New York Times Front Page 'Analysis' Condemns Trump’s ‘Cult of Personality': Obama Who?

February 16th, 2026 2:43 PM

A 3,000-word “news analysis” by New York Times chief White House correspondent Peter Baker on Trump’s supposed cult of personality was headlined cheekily: “A Superman, Jedi and Pope -- Trump’s Relentless Bid to Mythologize Himself.

The online version was more insulting: “Trump’s Relentless Self-Promotion Fosters an American Cult of Personality-- President Trump has engaged in a spree of self-aggrandizement unlike any of his predecessors, fostering a mythologized superhuman persona and making himself the inescapable force at home and around the world.”

The story included a photo of a gold-leaf copper statue of Trump, tilted on its side -- a statute paid for by outside private sources selling crypto coins.

After a year back in the White House, Mr. Trump’s efforts to promote himself as the singularly dominant figure in the world have become so commonplace that they no longer seem surprising. He regularly depicts himself in a heroic, almost godly fashion, as a king, as a Superman, as a Jedi knight, as a military hero, even as a pope in a white cassock.

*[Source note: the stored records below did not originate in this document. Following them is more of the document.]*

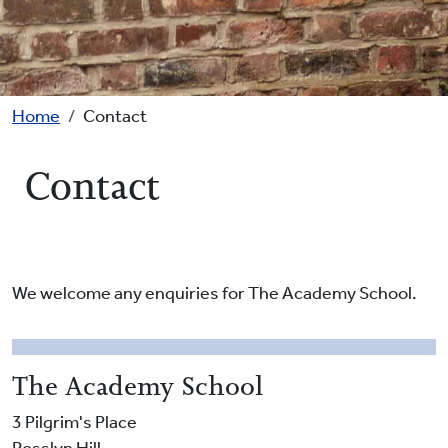
Breadcrumb
Home
Contact
Contact
We welcome any enquiries for The Academy School.
The Academy School
3 Pilgrim's Place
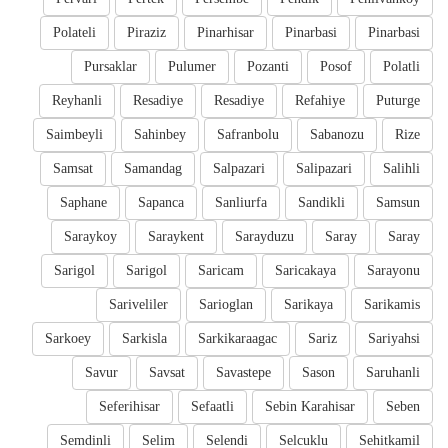
Polateli
Piraziz
Pinarhisar
Pinarbasi
Pinarbasi
Pursaklar
Pulumer
Pozanti
Posof
Polatli
Reyhanli
Resadiye
Resadiye
Refahiye
Puturge
Saimbeyli
Sahinbey
Safranbolu
Sabanozu
Rize
Samsat
Samandag
Salpazari
Salipazari
Salihli
Saphane
Sapanca
Sanliurfa
Sandikli
Samsun
Saraykoy
Saraykent
Sarayduzu
Saray
Saray
Sarigol
Sarigol
Saricam
Saricakaya
Sarayonu
Sariveliler
Sarioglan
Sarikaya
Sarikamis
Sarkoey
Sarkisla
Sarkikaraagac
Sariz
Sariyahsi
Savur
Savsat
Savastepe
Sason
Saruhanli
Seferihisar
Sefaatli
Sebin Karahisar
Seben
Semdinli
Selim
Selendi
Selcuklu
Sehitkamil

While Mr. Trump has spent a lifetime promoting his personal brand, slapping his name on hotels, casinos, airplanes, even steaks, neckties and bottled water, what he is doing in his second term as president comes closer to building a cult of personality the likes of which has never been seen in American history. Other presidents sought to cultivate their reputations, but none went as far as Mr. Trump has to create a mythologized, superhuman and omnipresent persona leading to idolatry.

....

His White House is pressuring the Smithsonian Institution’s National Portrait Gallery to display portraits of Mr. Trump by his supporters. A group of cryptocurrency investors has shelled out $300,000 to forge a 15-foot-tall gold-covered bronze statue of Mr. Trump called “Don Colossus” to be installed at his golf complex in Doral, Fla.

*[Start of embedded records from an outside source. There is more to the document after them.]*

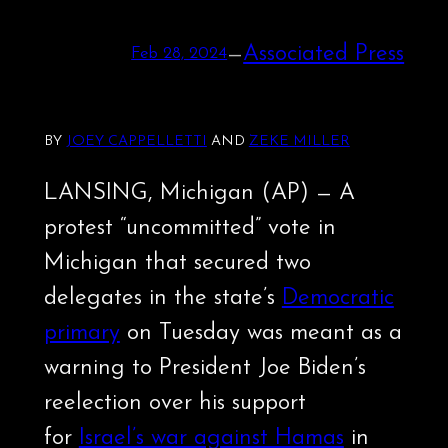
—
Associated Press
Feb 28, 2024
BY
JOEY CAPPELLETTI
AND
ZEKE MILLER
LANSING, Michigan (AP) — A
protest “uncommitted” vote in
Michigan that secured two
delegates in the state’s
Democratic
primary
on Tuesday was meant as a
warning to President Joe Biden’s
reelection over his support
for
Israel’s war against Hamas
in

For the record, late Minneapolis resident George Floyd had three memorial services while residing in a 14-karat gold-plated coffin, but no one would dare insinuate that Floyd's supporters were a “cult of personality.”

As for fellow presidents, it would be hard to top Barack Obama hero worship from the entertainment community, like Black Eyed Peas musician will.i.am’s infamous celebrity video for Barack Obama during the 2008 presidential campaign, “Yes We Can,” which the Times greeted favorably. The Obama worship often spread to the elitist media itself. It began with a Washington Post front-page story gawking at his “chiseled pectorals” and ended with Times columnist Frank Bruni gushing "We’re going to miss this man, America. Whatever his flaws, he’s been more than our president. Time and again, he’s been our national poet.”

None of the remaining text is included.